As expected, simulations of hepatic impairment demonstrated increases in rivaroxaban exposure and pharmacodynamic effect with progression of liver dysfunction. This is consistent with the known role of hepatic metabolism and hepatic excretion in rivaroxaban clearance, and with clinical observations [16]. The model also predicted a progressive decline in the formation of rivaroxaban metabolites, which is biologically plausible given the reduced metabolic capacity in cirrhosis. Additionally, Factor Xa inhibition, PT, and aPTT all increased correspondingly, further validating the model’s ability to accurately reproduce liver impairment.
Renal impairment simulations likewise reflected physiologically consistent trends. Exposure metrics such as (AUC0–∞) increased with worsening renal function, reflecting increased drug accumulation due to reduced renal clearance. While the model slightly underestimated the extent of drug retention seen in severe renal impairment in some studies [17], it was nonetheless able to replicate concentration–time profiles observed in plasma and urine. In particular, although the detailed pharmacodynamic timecourses under renal impairment conditions are lacking, the data reported by Moore2014 showed increases in (AUC0–∞) for the PD curve and in Emax in individuals with impaired renal function. The model accurately represented this trends by predicting higher values in Factor Xa inhibition, prolonged PT, and elevated aPTT when the renal function is impaired, which is consistent with higher systemic exposure that would be expected from impaired clearance.
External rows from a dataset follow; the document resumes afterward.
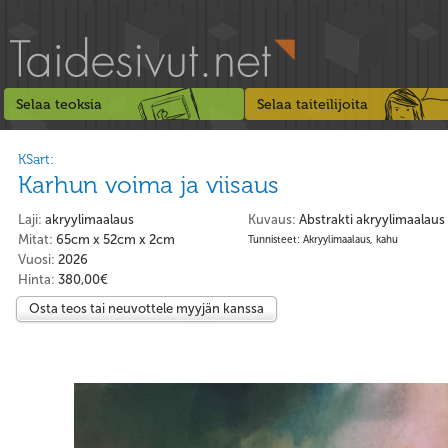
Selaa teoksia
Selaa taiteilijoita
KSart:
Karhun voima ja viisaus
Laji:
akryylimaalaus
Kuvaus:
Abstrakti akryylimaalau
Mitat:
65cm x 52cm x 2cm
Tunnisteet: Akryylimaalaus, kahu
Vuosi:
2026
Hinta:
380,00€
Osta teos tai neuvottele myyjän kanssa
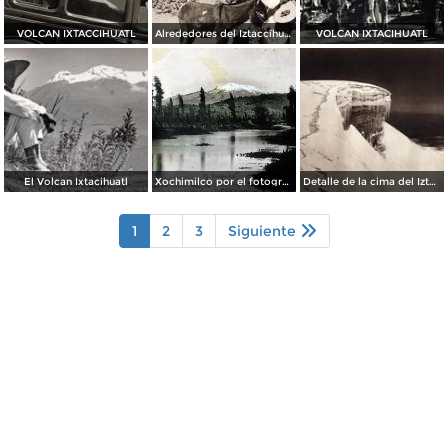
VOLCAN IXTACCIHUATL
Alrededores del Iztaccíhuatl
VOLCAN IXTACIHUATL
El Volcan Ixtacihuatl
Xochimilco por el fotografo HUGO BREHME
Detalle de la cima del Iztaccíhuatl (circa 1920)
1
2
3
Siguiente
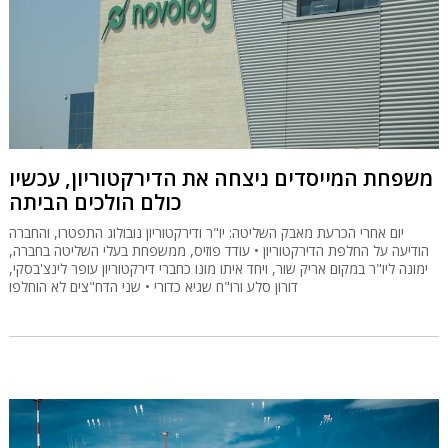
משפחת המייסדים ניצחה את הדירקטוריון, עכשיו
כולם הולכים הביתה
יום אחרי הכרעת מאבק השליטה: יו"ר ודירקטוריון נובולוג התפטרו, והחברה
הודיעה על החלפת הדירקטוריון • עודד פוזיס, ממשפחת בעלי השליטה בחברה,
ימונה ליו"ר במקום אריק שור, ויחד איתו מונו כחברי דירקטוריון עופר לינצ'בסקי,
דורון סלע ורו"ח שגיא כדורי • שני הדח"צים לא הוחלפו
This demonstrates one of the major strengths of PBPK/PD modeling: the ability to bridge data gaps and make physiologically grounded predictions even where detailed empirical data are lacking.
Looking forward, the model offers numerous opportunities for expansion. Demographic and physiological factors such as age, sex, and body weight have well-documented effects on rivaroxaban pharmacokinetics [30,35] and could be incorporated to support population-level simulations or individualized dosing. In particular, future model versions could differentiate between lean body mass and adipose tissue in order to more accurately capture distribution volumes and clearance dynamics in obese or underweight individuals. This distinction could be especially important given the moderate lipophilicity of rivaroxaban [36] and the increasing clinical emphasis on dosing optimization in diverse body types.
Additional refinements may include better representation of transporter proteins (e.g., P-gp) and enzyme polymorphisms (e.g., CYP3A4/5), as well as simulation of drug–drug interactions and adherence scenarios. Ultimately, the integration of this model into digital twin platforms could enable real-time therapeutic monitoring and decision-making support, particularly for vulnerable populations such as the elderly or patients with organ dysfunction.

5. Conclusions

In this study, we developed a whole-body physiologically based pharmacokinetic/pharmacodynamic (PBPK/PD) model of rivaroxaban to simulate its behaviour under varying physiological conditions and treatment scenarios. Using the established clinical database, we successfully reproduced key pharmacokinetic and pharmacodynamic outcomes across different doses, food intake states, and levels of hepatic and renal function. This work demonstrates the value of PBPK/PD modeling in understanding complex drug behaviour, supporting personalized dosing strategies, and informing clinical decision-making. The database and model together form a strong foundation for future integration into digital twin platforms and clinical decision support systems.

Author Contributions

Conceptualization, M.K..; methodology, M.K.; software, M.K.; validation, M.K.; formal analysis, E.C.; investigation, E.C.; resources, M.K.; data curation, E.C., M.K., M.M.; writing—original draft preparation, E.C.; writing—review and editing, M.K., E.C., M.M.; visualization, M.K.; supervision, M.K., M.M.; project administration, M.K.; funding acquisition, M.K., E.C. All authors have read and agreed to the published version of the manuscript.

Funding

This research was funded by the Erasmus Mundus Joint Master Degree (EMJMD) program Be in Precision Medicine. MK was supported by the BMBF grant number 031L0304B and by the DFG grant number 436883643 and 465194077. MM was supported by the BMBF grant number 031L0304B.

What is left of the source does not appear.